The United States has been at war for most of its existence. After the war that was going to end all wars, World War I, we’ve had World War II, we’ve had the Korean War, which is still actually going on, by the way. We have the Vietnam war, multiple wars in Central America, Africa, and the Middle East. September 11th hit, actually I originally recorded this on September 11th. 19 years ago, what took place, we need to remember. Never forget! Not just never forget the people who died needlessly in the towers, but never forget the people that heroically lost their lives as they were saving those people, but also never forget that our country rushed to war! Twice! This is not the kind of repentance that Hartgrove speaks of, that Jesus speaks of. Are we following into that same way that has been destroying humanity and destroying the planet around us? Where are we going to turn? Which way are we going to go? When we continue to look at signs, we’ve got a racial crisis at our doorstep. Something I never thought about, but Hartgrove pointed out that most of the people in the Superdome during Hurricane Katrina were black. He pointed out one of his colleagues made the statement of “wow, I had no idea New Orleans was such a black city.” Well, it’s not, it’s a racially diverse city, but you only saw the black people because they were the less affluent people, which meant that as the white people left the town of New Orleans, they left their black brothers and sisters behind. Would I have thought about that? I would have thought, get me and my family out of here! Would I have thought about people I don’t even know that are too poor to leave and evacuate? That was convicting to me!

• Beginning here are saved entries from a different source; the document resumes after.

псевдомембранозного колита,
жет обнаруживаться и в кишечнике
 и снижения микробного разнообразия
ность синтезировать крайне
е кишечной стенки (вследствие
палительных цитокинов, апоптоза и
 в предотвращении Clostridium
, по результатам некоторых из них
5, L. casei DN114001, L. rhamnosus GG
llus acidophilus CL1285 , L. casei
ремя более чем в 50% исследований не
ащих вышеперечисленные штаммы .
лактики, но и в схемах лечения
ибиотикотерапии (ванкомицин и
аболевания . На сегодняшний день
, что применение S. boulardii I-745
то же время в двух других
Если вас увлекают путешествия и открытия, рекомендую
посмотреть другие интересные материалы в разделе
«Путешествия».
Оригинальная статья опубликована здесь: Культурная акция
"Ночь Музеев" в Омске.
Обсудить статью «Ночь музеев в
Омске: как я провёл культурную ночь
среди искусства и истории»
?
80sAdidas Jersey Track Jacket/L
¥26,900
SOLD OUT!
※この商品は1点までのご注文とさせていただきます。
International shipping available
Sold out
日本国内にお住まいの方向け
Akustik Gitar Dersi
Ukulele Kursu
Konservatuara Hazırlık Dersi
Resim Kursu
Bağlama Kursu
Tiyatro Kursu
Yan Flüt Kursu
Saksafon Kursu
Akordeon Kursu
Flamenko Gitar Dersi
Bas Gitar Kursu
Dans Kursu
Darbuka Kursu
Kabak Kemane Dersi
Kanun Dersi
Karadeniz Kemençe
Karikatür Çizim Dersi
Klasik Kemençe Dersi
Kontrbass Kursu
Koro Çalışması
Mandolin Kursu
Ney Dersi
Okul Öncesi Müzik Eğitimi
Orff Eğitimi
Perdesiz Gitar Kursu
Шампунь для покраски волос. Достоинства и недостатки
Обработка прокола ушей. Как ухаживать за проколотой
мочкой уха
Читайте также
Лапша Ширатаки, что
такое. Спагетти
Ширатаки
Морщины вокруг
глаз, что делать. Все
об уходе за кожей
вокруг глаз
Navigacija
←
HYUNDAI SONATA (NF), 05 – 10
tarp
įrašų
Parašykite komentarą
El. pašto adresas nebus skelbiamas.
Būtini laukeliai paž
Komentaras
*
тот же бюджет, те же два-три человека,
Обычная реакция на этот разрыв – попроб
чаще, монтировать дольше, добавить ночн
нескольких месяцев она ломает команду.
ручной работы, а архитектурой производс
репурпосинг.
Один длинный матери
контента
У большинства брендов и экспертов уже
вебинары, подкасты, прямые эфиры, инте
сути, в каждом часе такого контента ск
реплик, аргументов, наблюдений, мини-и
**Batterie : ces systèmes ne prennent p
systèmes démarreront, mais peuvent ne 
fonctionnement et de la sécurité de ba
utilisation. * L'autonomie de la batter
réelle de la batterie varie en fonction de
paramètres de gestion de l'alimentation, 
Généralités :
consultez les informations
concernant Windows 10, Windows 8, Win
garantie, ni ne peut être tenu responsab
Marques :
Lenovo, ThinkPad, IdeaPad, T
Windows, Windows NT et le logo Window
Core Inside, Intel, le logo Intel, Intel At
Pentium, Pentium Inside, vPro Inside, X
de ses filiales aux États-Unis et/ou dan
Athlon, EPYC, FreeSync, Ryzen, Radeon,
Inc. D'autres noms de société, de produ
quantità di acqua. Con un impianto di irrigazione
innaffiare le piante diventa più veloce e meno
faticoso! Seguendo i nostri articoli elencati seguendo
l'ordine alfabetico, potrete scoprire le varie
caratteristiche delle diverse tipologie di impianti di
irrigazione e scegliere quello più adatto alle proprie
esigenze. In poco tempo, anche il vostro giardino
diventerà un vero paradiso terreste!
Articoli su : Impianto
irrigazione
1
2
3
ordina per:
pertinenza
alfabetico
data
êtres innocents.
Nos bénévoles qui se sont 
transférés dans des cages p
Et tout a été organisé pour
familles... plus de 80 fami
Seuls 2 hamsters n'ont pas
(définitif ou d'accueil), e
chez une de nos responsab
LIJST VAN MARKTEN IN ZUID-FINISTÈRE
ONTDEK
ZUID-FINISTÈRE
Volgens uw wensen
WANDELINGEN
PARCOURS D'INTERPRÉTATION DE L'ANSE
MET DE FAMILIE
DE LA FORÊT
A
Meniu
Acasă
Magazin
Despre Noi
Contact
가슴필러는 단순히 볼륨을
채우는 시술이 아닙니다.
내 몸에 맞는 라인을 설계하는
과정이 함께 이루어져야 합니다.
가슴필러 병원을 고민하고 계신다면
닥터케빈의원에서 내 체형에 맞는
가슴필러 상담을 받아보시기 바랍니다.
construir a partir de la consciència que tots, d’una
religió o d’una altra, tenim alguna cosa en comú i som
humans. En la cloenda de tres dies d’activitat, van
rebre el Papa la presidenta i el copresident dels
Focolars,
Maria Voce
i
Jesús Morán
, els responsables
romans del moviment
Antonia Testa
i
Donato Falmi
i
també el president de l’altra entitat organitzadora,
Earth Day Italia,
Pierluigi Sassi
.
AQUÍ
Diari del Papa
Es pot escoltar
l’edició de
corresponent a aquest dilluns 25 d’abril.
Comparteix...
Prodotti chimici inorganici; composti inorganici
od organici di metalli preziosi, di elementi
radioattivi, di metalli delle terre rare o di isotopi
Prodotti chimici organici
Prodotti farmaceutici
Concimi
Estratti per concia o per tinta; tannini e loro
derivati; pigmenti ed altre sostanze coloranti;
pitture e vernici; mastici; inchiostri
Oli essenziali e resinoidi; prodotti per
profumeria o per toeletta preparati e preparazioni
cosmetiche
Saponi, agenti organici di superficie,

What else do we need to think about? If you look at abortion, as Hartgrove says, “Catholics and evangelicals are right to insist that millions of children who’ve been aborted in America are a sign that something is deeply broken and wrong about our way of life.” Now I’m not going to get to the political argument of which way is the right way to do it. I have my own opinions on that. I honestly think both major sides of this argument are trying to see that number come down. We know something is wrong, but what is the right way to do it? We can agree to disagree on that as long as we are not being unjust about it. Regardless, it is a sign that something is wrong, whether it’s the often misused argument that people are doing it out of convenience, or the fact that some people are just so desperate they don’t believe that they can actually feed and take care of a child.

It’s a sign something is wrong when both conservative and liberal critics of the church are right that something is wrong with the church in America. We are failing at following Christ’s values, both the values of individual holiness, but also the values of caring for the poor and the justice that is often not found for our brothers and sisters of color, or folks of different sexualities, people that are treated as “other” because they don’t fit cleanly into the American box.

Something is wrong.

So where’s the hope? Here we’ve addressed that something is wrong in this country. We’ve addressed that something is wrong in the state of our church, in the world. Where do we go from here? Repent, the time is at hand! We have the opportunity. Every day. To make changes. To make a simple change as individuals. Or, to make changes anymore systemic and at a larger level. The call is now, but it’s always now. The call is always now, to repent, to change, to stop treating the world as just a collection of commodities for our use, that will no longer be available to future generations if we keep it up. The opportunity is now to start seeing people different from us as our equals, and that means fighting for justice at the political level and that also means that at the individual level to start (or continue) standing up when you see someone being wronged. That is hard. I hate conflict but there are times I need to stand up and sometimes I fall short, don’t do it, and I stay silent. I need to repent of that. There is hope. There’s hope that this is the time for the church to shine, to be the church. There’s always a chance for the church to be what it’s supposed to be, the body of Christ, Christ the Redeemer, Christ the one who is God. The very word of God. There is hope, and we have work to do.